(Saved data entries)
▬▬▬

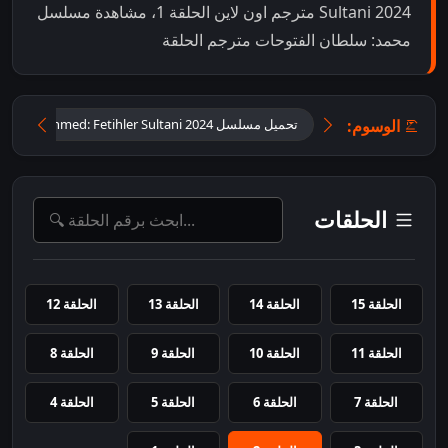
Sultani 2024 مترجم اون لاين الحلقة 1، مشاهدة مسلسل
محمد: سلطان الفتوحات مترجم الحلقة
الوسوم:
تحميل مسلسل Mehmed: Fetihler Sultani 2024 مترجم الحلقة 1
الحلقات
الحلقة 15
الحلقة 14
الحلقة 13
الحلقة 12
الحلقة 11
الحلقة 10
الحلقة 9
الحلقة 8
الحلقة 7
الحلقة 6
الحلقة 5
الحلقة 4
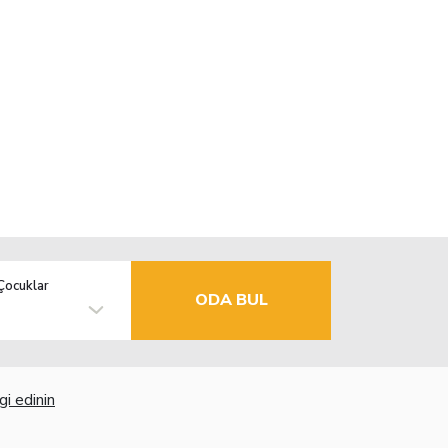
Çocuklar
ODA BUL
gi edinin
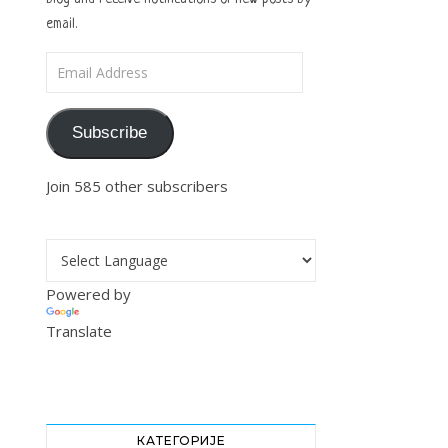
email.
Email Address
Subscribe
Join 585 other subscribers
Powered by
Translate
КАТЕГОРИЈЕ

▬▬▬

### Exercise
Each line of the data that has the string "مسلسل" should be returned.

### Answer to this problem
Sultani 2024 مترجم اون لاين الحلقة 1، مشاهدة مسلسل
تحميل مسلسل Mehmed: Fetihler Sultani 2024 مترجم الحلقة 1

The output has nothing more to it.